__What you are asked to do__
Reproduce the following entries exactly, leaving nothing out.

__Material for this exercise__

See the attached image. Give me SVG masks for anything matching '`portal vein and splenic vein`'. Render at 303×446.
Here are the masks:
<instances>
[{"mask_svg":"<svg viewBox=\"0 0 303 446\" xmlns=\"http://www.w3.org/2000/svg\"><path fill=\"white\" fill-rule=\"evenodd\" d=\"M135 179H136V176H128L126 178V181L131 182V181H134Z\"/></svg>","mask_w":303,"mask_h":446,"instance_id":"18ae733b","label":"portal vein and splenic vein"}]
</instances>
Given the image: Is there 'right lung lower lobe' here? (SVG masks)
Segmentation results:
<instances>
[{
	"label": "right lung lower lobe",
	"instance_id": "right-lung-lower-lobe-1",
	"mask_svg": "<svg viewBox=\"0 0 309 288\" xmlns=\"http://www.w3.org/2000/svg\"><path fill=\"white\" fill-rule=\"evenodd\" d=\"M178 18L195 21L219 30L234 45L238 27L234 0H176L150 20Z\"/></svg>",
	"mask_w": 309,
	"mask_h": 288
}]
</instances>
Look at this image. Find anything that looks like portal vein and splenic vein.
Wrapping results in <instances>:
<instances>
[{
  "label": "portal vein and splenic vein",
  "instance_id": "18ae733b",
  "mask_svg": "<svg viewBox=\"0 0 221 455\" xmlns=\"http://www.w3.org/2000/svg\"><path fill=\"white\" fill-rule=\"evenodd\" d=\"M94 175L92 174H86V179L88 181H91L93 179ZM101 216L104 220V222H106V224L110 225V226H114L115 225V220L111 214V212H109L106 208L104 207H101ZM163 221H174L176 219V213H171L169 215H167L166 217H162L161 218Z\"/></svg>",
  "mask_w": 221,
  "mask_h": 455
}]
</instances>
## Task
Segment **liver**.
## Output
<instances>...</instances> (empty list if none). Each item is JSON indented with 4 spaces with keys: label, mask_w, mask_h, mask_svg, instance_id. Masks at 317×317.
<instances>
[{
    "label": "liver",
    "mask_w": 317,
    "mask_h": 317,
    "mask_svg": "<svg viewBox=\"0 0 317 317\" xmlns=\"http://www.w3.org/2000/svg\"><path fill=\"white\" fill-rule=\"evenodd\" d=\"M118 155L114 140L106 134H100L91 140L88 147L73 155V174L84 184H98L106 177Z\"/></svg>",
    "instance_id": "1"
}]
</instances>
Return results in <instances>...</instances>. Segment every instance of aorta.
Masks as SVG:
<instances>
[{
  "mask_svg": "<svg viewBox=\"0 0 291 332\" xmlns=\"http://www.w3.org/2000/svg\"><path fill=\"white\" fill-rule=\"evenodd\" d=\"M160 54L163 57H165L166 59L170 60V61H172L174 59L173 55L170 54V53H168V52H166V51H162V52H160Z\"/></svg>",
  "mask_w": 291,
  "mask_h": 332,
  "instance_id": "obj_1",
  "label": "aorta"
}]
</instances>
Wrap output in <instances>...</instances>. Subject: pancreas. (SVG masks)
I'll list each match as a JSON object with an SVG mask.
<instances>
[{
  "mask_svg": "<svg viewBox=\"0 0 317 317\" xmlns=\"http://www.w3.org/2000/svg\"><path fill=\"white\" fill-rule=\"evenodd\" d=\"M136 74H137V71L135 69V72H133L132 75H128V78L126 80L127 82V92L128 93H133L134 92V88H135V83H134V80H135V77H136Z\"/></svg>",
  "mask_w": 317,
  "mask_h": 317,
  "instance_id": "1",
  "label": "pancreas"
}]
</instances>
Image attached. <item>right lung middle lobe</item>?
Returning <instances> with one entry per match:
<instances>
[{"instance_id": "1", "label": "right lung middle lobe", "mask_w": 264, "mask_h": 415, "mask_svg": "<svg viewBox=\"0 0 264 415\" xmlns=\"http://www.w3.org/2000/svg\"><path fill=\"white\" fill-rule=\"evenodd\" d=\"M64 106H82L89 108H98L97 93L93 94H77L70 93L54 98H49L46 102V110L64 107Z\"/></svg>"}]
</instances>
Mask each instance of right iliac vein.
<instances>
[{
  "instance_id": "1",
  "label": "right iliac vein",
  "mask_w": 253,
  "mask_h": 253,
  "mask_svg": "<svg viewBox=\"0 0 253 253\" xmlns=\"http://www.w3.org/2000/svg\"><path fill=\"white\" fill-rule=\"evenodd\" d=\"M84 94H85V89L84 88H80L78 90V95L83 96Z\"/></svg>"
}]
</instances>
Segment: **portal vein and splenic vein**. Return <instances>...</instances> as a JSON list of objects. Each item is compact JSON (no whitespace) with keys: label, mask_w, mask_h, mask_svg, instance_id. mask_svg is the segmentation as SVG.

__Answer area__
See the attached image. Give me SVG masks for anything matching '`portal vein and splenic vein`'. Render at 303×446.
Here are the masks:
<instances>
[{"mask_svg":"<svg viewBox=\"0 0 303 446\" xmlns=\"http://www.w3.org/2000/svg\"><path fill=\"white\" fill-rule=\"evenodd\" d=\"M135 179H136V176H128L126 178V181L131 182V181H134Z\"/></svg>","mask_w":303,"mask_h":446,"instance_id":"18ae733b","label":"portal vein and splenic vein"}]
</instances>
Given the image: Is there 'right lung lower lobe' here? (SVG masks)
Segmentation results:
<instances>
[{
	"label": "right lung lower lobe",
	"instance_id": "right-lung-lower-lobe-1",
	"mask_svg": "<svg viewBox=\"0 0 309 288\" xmlns=\"http://www.w3.org/2000/svg\"><path fill=\"white\" fill-rule=\"evenodd\" d=\"M178 18L195 21L219 30L234 45L238 27L234 0H176L150 20Z\"/></svg>",
	"mask_w": 309,
	"mask_h": 288
}]
</instances>
Look at this image. Find anything that looks like portal vein and splenic vein.
Wrapping results in <instances>:
<instances>
[{
  "label": "portal vein and splenic vein",
  "instance_id": "18ae733b",
  "mask_svg": "<svg viewBox=\"0 0 221 455\" xmlns=\"http://www.w3.org/2000/svg\"><path fill=\"white\" fill-rule=\"evenodd\" d=\"M94 175L92 174H86V179L88 181H91L93 179ZM101 216L104 220V222H106V224L110 225V226H114L115 225V220L111 214V212H109L106 208L104 207H101ZM163 221H174L176 219V213H171L169 215H167L166 217H162L161 218Z\"/></svg>",
  "mask_w": 221,
  "mask_h": 455
}]
</instances>
## Task
Segment **liver**.
## Output
<instances>...</instances> (empty list if none). Each item is JSON indented with 4 spaces with keys: label, mask_w, mask_h, mask_svg, instance_id. Masks at 317×317.
<instances>
[{
    "label": "liver",
    "mask_w": 317,
    "mask_h": 317,
    "mask_svg": "<svg viewBox=\"0 0 317 317\" xmlns=\"http://www.w3.org/2000/svg\"><path fill=\"white\" fill-rule=\"evenodd\" d=\"M118 155L114 140L106 134H100L91 140L88 147L73 155V174L84 184H98L106 177Z\"/></svg>",
    "instance_id": "1"
}]
</instances>
Return results in <instances>...</instances>. Segment every instance of aorta.
Masks as SVG:
<instances>
[{
  "mask_svg": "<svg viewBox=\"0 0 291 332\" xmlns=\"http://www.w3.org/2000/svg\"><path fill=\"white\" fill-rule=\"evenodd\" d=\"M160 54L163 57H165L166 59L170 60V61H172L174 59L173 55L170 54V53H168V52H166V51H162V52H160Z\"/></svg>",
  "mask_w": 291,
  "mask_h": 332,
  "instance_id": "obj_1",
  "label": "aorta"
}]
</instances>
Wrap output in <instances>...</instances>. Subject: pancreas. (SVG masks)
I'll list each match as a JSON object with an SVG mask.
<instances>
[{
  "mask_svg": "<svg viewBox=\"0 0 317 317\" xmlns=\"http://www.w3.org/2000/svg\"><path fill=\"white\" fill-rule=\"evenodd\" d=\"M136 74H137V71L135 69V72H133L132 75H128V78L126 80L127 82V92L128 93H133L134 92V88H135V83H134V80H135V77H136Z\"/></svg>",
  "mask_w": 317,
  "mask_h": 317,
  "instance_id": "1",
  "label": "pancreas"
}]
</instances>
Image attached. <item>right lung middle lobe</item>?
Returning <instances> with one entry per match:
<instances>
[{"instance_id": "1", "label": "right lung middle lobe", "mask_w": 264, "mask_h": 415, "mask_svg": "<svg viewBox=\"0 0 264 415\" xmlns=\"http://www.w3.org/2000/svg\"><path fill=\"white\" fill-rule=\"evenodd\" d=\"M64 106H82L89 108H98L97 93L93 94H77L70 93L54 98H49L46 102V110L64 107Z\"/></svg>"}]
</instances>
Mask each instance of right iliac vein.
<instances>
[{
  "instance_id": "1",
  "label": "right iliac vein",
  "mask_w": 253,
  "mask_h": 253,
  "mask_svg": "<svg viewBox=\"0 0 253 253\" xmlns=\"http://www.w3.org/2000/svg\"><path fill=\"white\" fill-rule=\"evenodd\" d=\"M84 94H85V89L84 88H80L78 90V95L83 96Z\"/></svg>"
}]
</instances>
Segment: **portal vein and splenic vein**. Return <instances>...</instances> as a JSON list of objects. Each item is compact JSON (no whitespace) with keys: label, mask_w, mask_h, mask_svg, instance_id. mask_svg is the segmentation as SVG.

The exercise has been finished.